The data mesh is a new approach to designing and developing data architectures. Unlike a centralized and monolithic architecture based on a data warehouse or data lake, a data mesh is a highly decentralized data architecture.
In this blog, we’ll take a look at the data mesh and how data virtualization can help to develop one. Since it’s almost impossible to describe and do justice to data mesh in a single, short blog , I’ll limit myself to focusing on the basic essentials. The majority of the data architectures designed over the past thirty years have been designed to integrate data from a large number of source systems, allowing a wide range of users to exploit that integrated data. For example, data warehouse architectures are designed to support reports and dashboards for which data must be merged from all kinds of source systems.
But there are also data lakes being developed to allow data scientists to analyze data from multiple sources. The approach in all such data architectures is to extract data from different source systems and copy it to a centralized, monolithic data store.
Although these centralized data architectures have served countless companies well, they have the following structural drawbacks:
The data mesh is designed to avoid such problems altogether, rather than trying to solve them. A data mesh is a highly distributed data architecture.

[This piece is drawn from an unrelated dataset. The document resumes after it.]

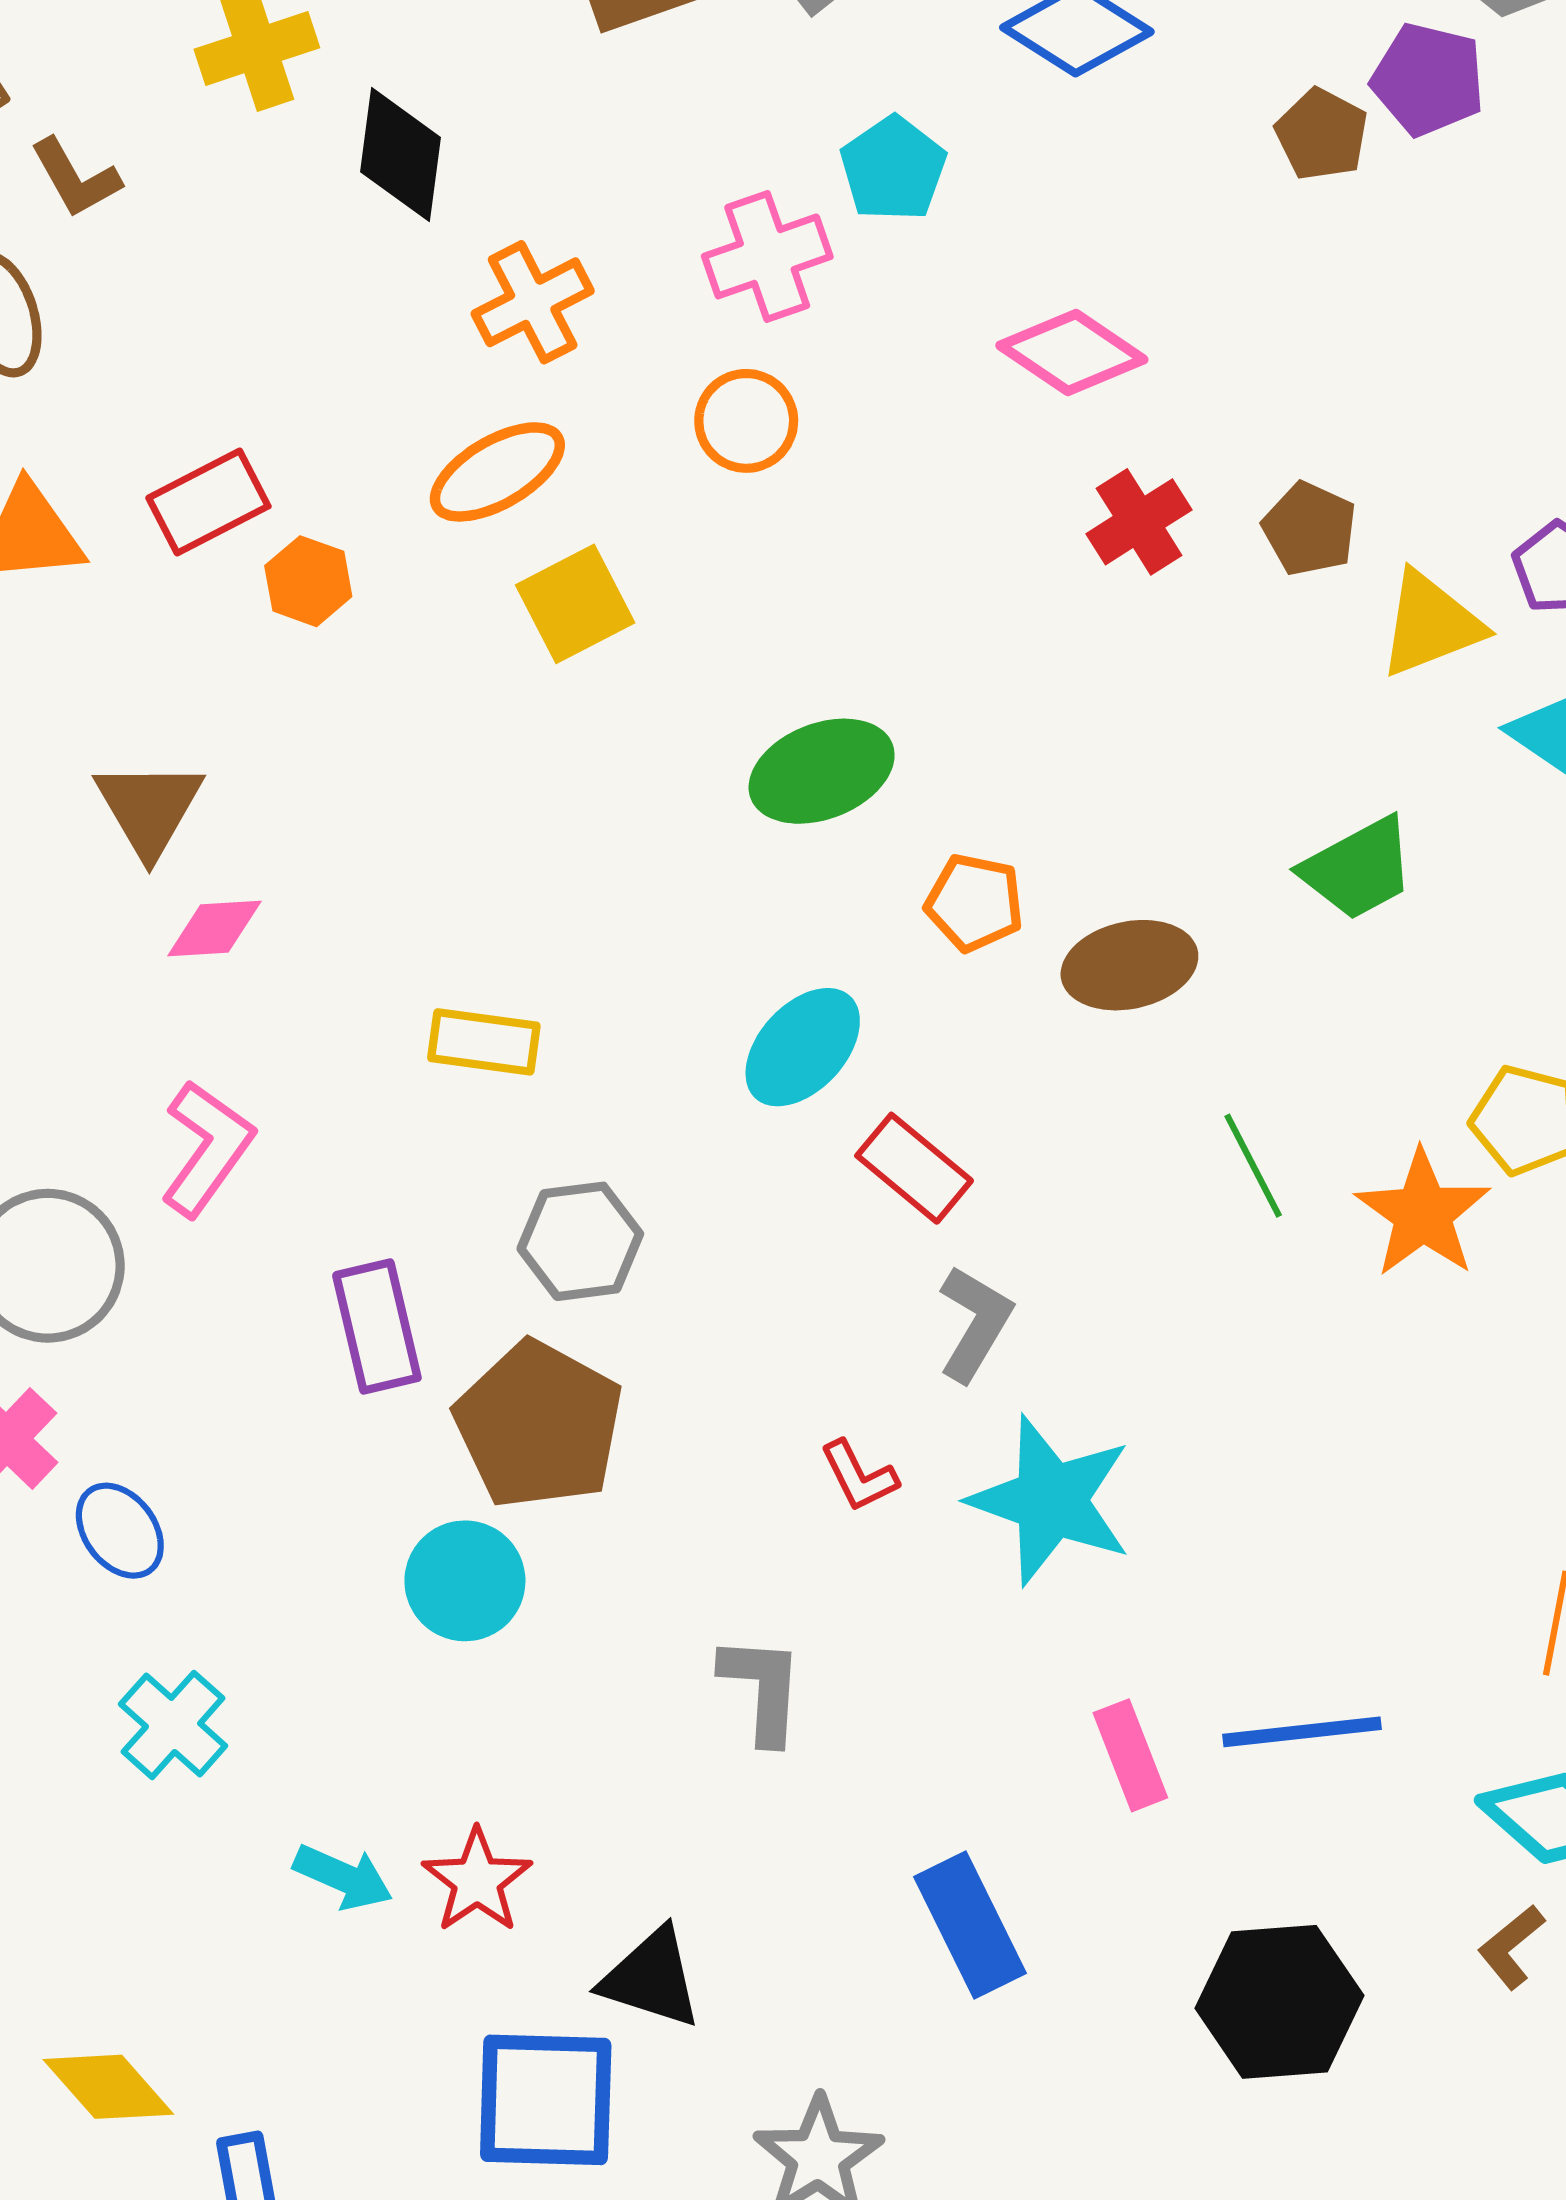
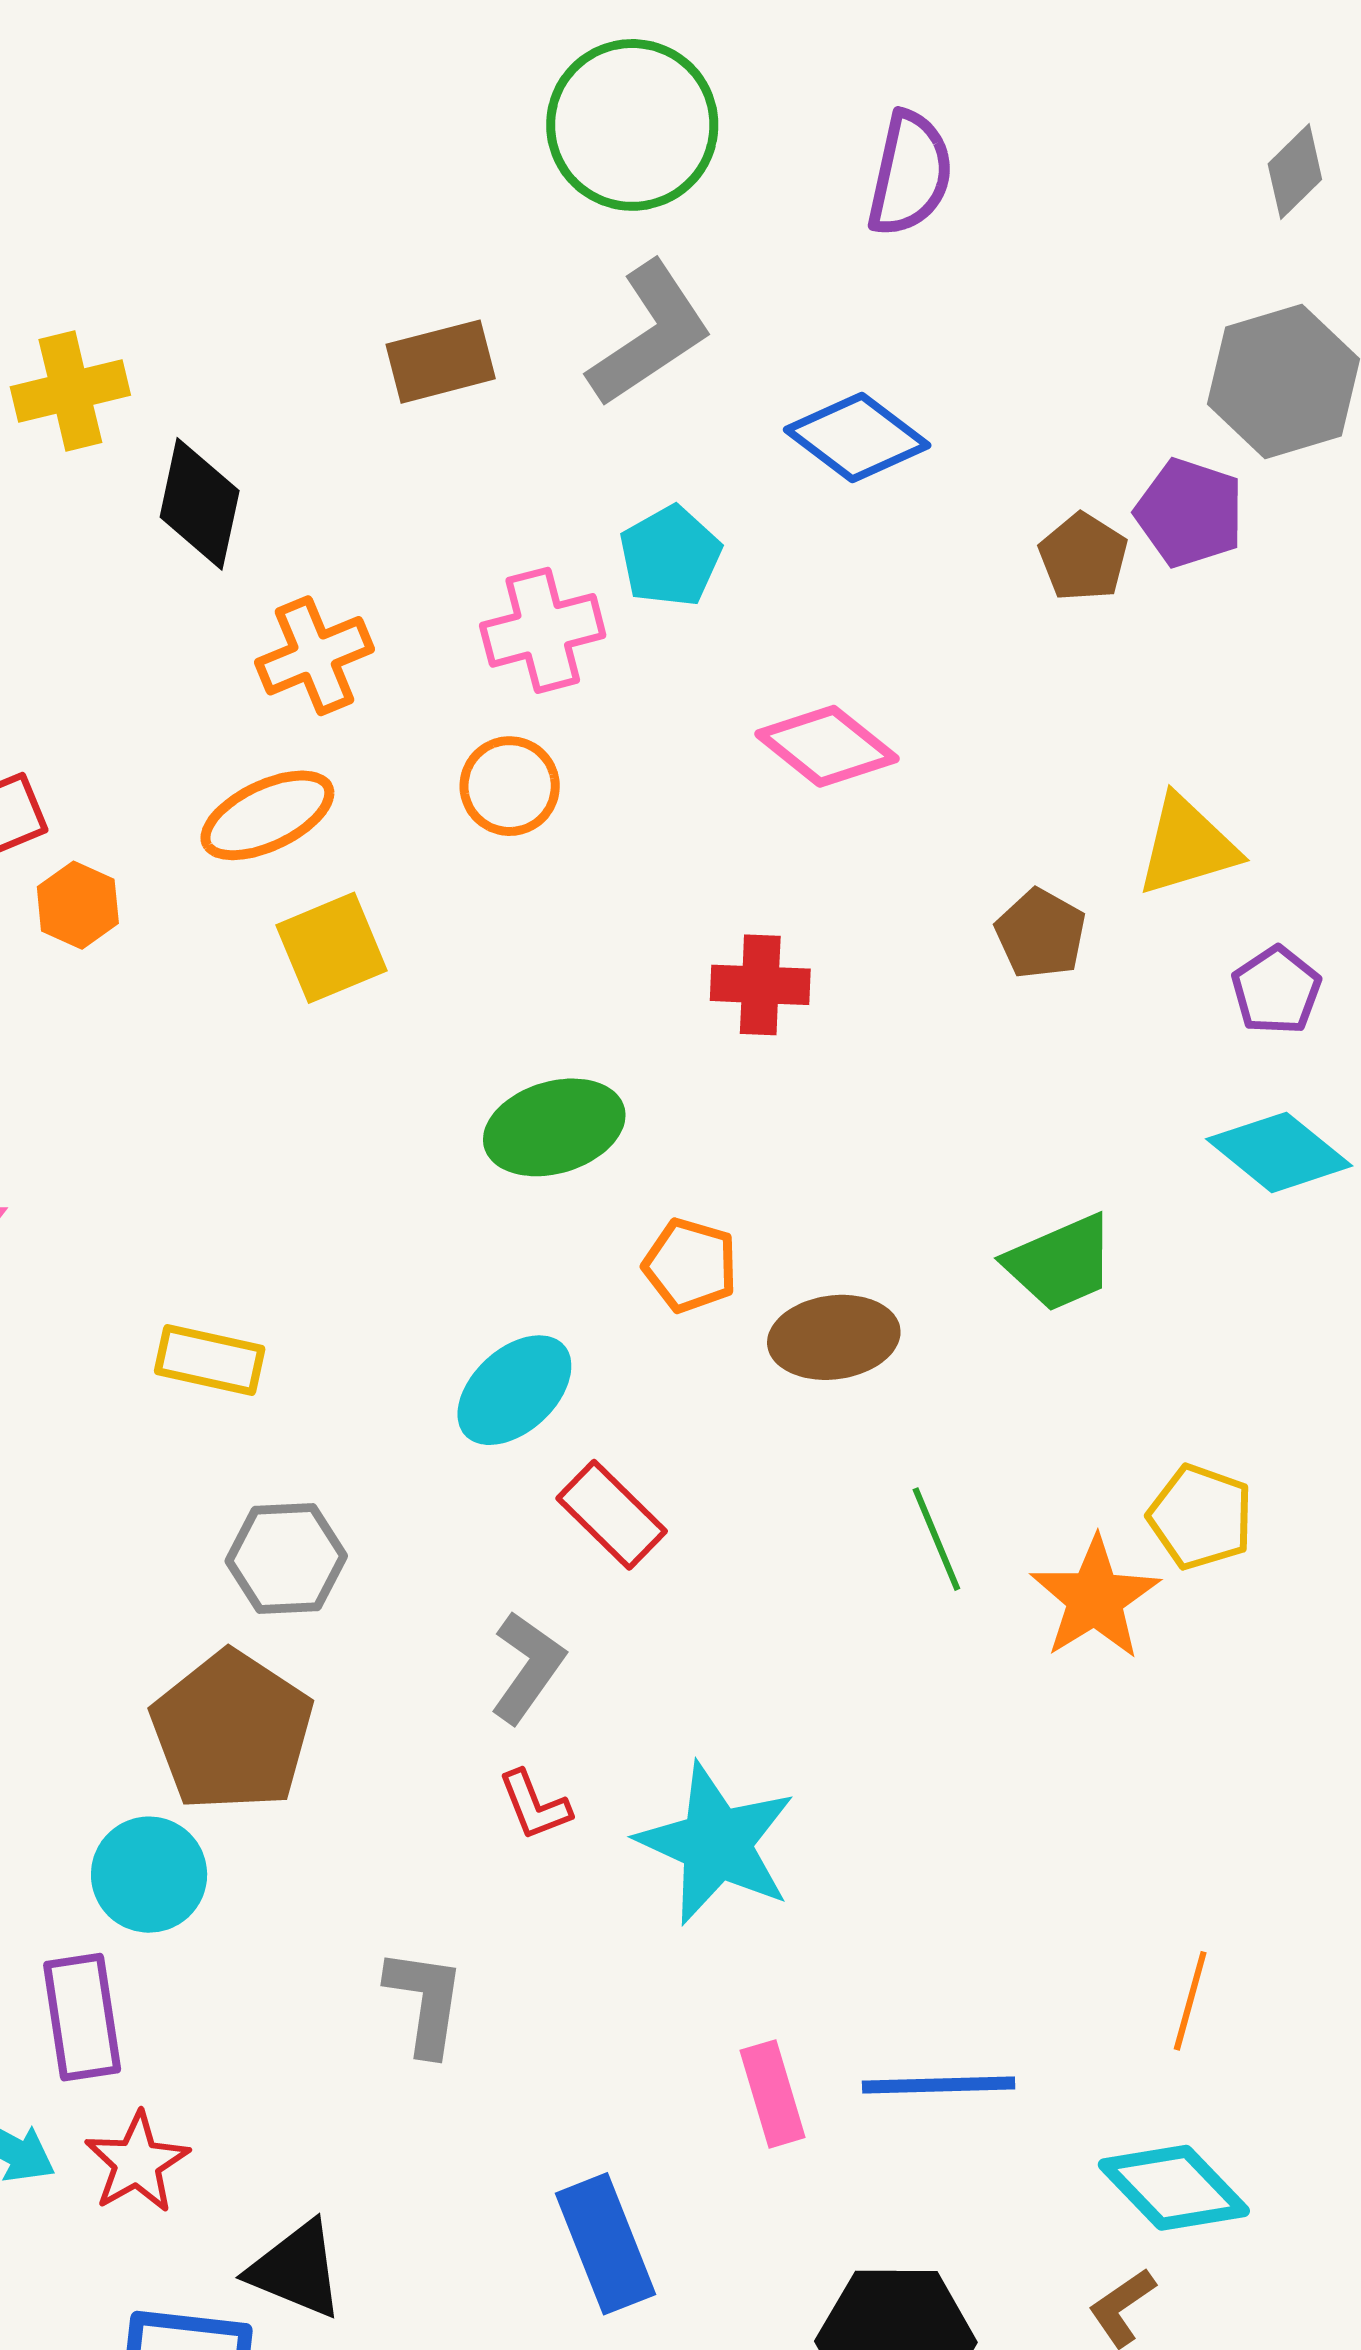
red cross: (1139, 522) -> (760, 985), moved, turned 30
yellow triangle: (1431, 624) -> (1187, 846), moved
gray L-shape: (975, 1323) -> (527, 1667), moved
purple rectangle: (377, 1327) -> (82, 2017), moved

One of the most important differences is that source systems engineers are also responsible for developing interfaces for allowing all kinds of applications and users (including data scientists, self-service BI users, batch reports, etc.) to use the domain data. Note that these interfaces are not just service interfaces on top of source systems. Implementing an interface may involve a data warehouse, a data lake, a data mart, or all of these. So, the nodes of a data mesh are like source systems combined with miniature data architectures for data delivery. The interface will take care of data delivery in such a way that users can focus on using the data, without having to concern themselves with verifying data quality, security, and privacy, since these are taken care of by the nodes. Additionally, data mesh nodes should be able to provide all the relevant metadata to describe the data, so a single node in fact incorporates a source system/s plus its/their data delivery solutions, plus their interfaces.
Besides source system-based data mesh nodes, some nodes may support users who need data from multiple nodes. Such nodes, which may also contain databases that resemble data warehouses or data lakes, can also accessed by users through an interface.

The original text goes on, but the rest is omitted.